Comment by chrisjj

18 days ago

> The finance friend and the LLM made the same mistake: they evaluated the text without modelling the world it would land in.

Major error. The LLM made that text without evaluating it at all. It just parrotted words it previously saw humans use in superficially similar word contexts.

I think this debate is mis-aimed. Both sides are right about different things, and wrong in the same way.

The mistake is treating “model” as a single property, instead of separating cognition from decision.

LLMs clearly do more than surface-level word association.
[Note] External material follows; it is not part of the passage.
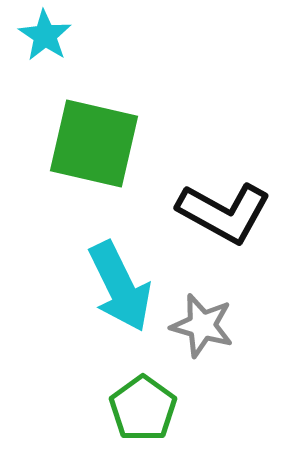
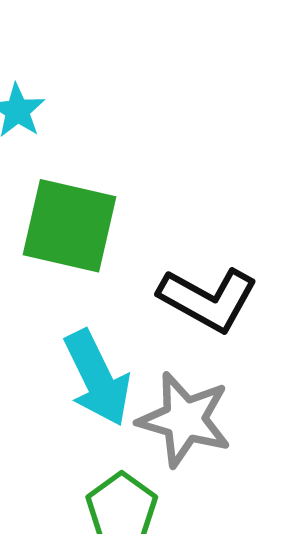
gray star: (202, 326) -> (185, 420), size x1.4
They encode stable relational structure: entities, roles, temporal order, causal regularities, social dynamics, counterfactuals. Language itself is a compressed record of world structure, and models trained on enough of it inevitably internalize a lot of that structure. Calling this “just a word model” undersells what’s actually happening internally.

At the same time, critics are right that these systems lack autonomous grounding. They don’t perceive, act, or test hypotheses against reality on their own. Corrections come from training data, tools, or humans. Treating their internal coherence as if it were direct access to reality is a category error.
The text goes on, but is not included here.